Pompeo Eugenio, Rogliani Paola, Cristino Benedetto, Fabbi Eleonora, Dauri Mario, Sergiacomi Gianluigi
Department of Thoracic Surgery, Policlinico Tor Vergata University, Rome, Italy.
Department of Respiratory Medicine, Policlinico Tor Vergata University, Rome, Italy.
J Thorac Dis. 2018 Aug;10(Suppl 23):S2754-S2762. doi: 10.21037/jtd.2018.05.171.
Lung volume reduction surgery (LVRS) entailing unilateral or bilateral non-anatomical resection of severely damaged emphysematous tissue carried out by thoracoscopic or open surgical approaches, under general anesthesia with single-lung ventilation, has resulted in significant and long-lasting clinical and functional benefit. Unfortunately, the morbidity rates reported by simultaneous bilateral resectional LVRS has led to raise criticism regarding its cost-effectiveness and has stimulated in recent years the development of less invasive bronchoscopic and surgical non-resectional methods of treatment that are preferentially performed in a staged unilateral fashion. We had previously proposed an innovative LVRS modality, which did not entail any resection of lung tissue and was electively carried out according to a staged unilateral strategy by a multiport thoracoscopic access, through thoracic epidural anesthesia in conscious, spontaneously ventilating patients (awake LVRS). The awake LVRS resulted in significant clinical benefit paralleling that achieved by the resectional method with lower morbidity rates and shorter hospital stay. Moreover, the awake LVRS proved also suitable to be employed in stringently selected patients to perform redo procedures following previous successful bilateral LVRS. More recently, in order to minimize the global surgery- and anesthesia-related traumas, we have modified our original non-resectional method by adopting a single thoracoscopic access as well as an anesthesia protocol entailing use of a simple intercostal block with target control sedation, to realize an ultra-minimally invasive or LVRS. Hence, a deeper investigation of the pros and cons of staged unilateral LVRS strategies as well as of the novel surgical non-resectional and redo LVRS is warranted in order to verify, the optimal strategies of treatment, which will prove to reduce the typical LVRS-related morbidity while assuring the most durable benefit in patients with advanced emphysema.
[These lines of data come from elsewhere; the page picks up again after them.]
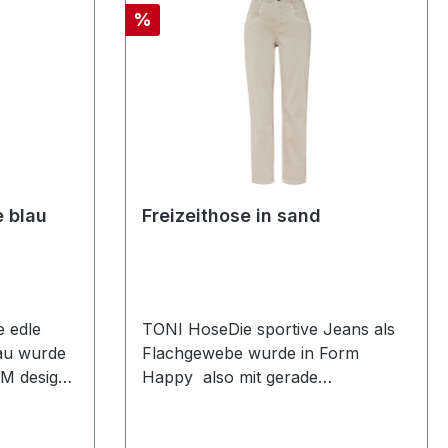
Rabatt
%
e blau
Freizeithose in sand
 edle
TONI HoseDie sportive Jeans als
lau wurde
Flachgewebe wurde in Form
M designt
Happy also mit gerade
 Form
geschnittenem Bein designt. In
bhöhe
sand läst sich diese Hose immer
肺减容手术(LVRS)通过胸腔镜或开放手术方式,在单肺通气的全身麻醉下,对严重受损的肺气肿组织进行单侧或双侧非解剖性切除,已带来显著且持久的临床和功能益处。不幸的是,同期双侧切除性LVRS报告的发病率引发了对其成本效益的批评,并在近年来刺激了侵入性较小的支气管镜和非切除性手术治疗方法的发展,这些方法优先以分期单侧方式进行。我们之前提出了一种创新的LVRS模式,该模式不涉及任何肺组织切除,通过多端口胸腔镜通路,在清醒、自主通气的患者中采用胸段硬膜外麻醉,根据分期单侧策略选择性进行(清醒LVRS)。清醒LVRS带来了显著的临床益处,与切除性方法相当,发病率更低,住院时间更短。此外,清醒LVRS还被证明适用于经过严格挑选的患者,以便在先前成功进行双侧LVRS后进行再次手术。最近,为了将与手术和麻醉相关的总体创伤降至最低,我们对原来的非切除性方法进行了改进,采用了单一胸腔镜通路以及一种麻醉方案,该方案需要使用简单的肋间阻滞并结合靶控镇静,以实现超微创或LVRS。因此,有必要对分期单侧LVRS策略以及新型手术非切除性和再次LVRS的利弊进行更深入的研究,以验证最佳治疗策略,这将被证明可以降低典型的LVRS相关发病率,同时确保晚期肺气肿患者获得最持久的益处。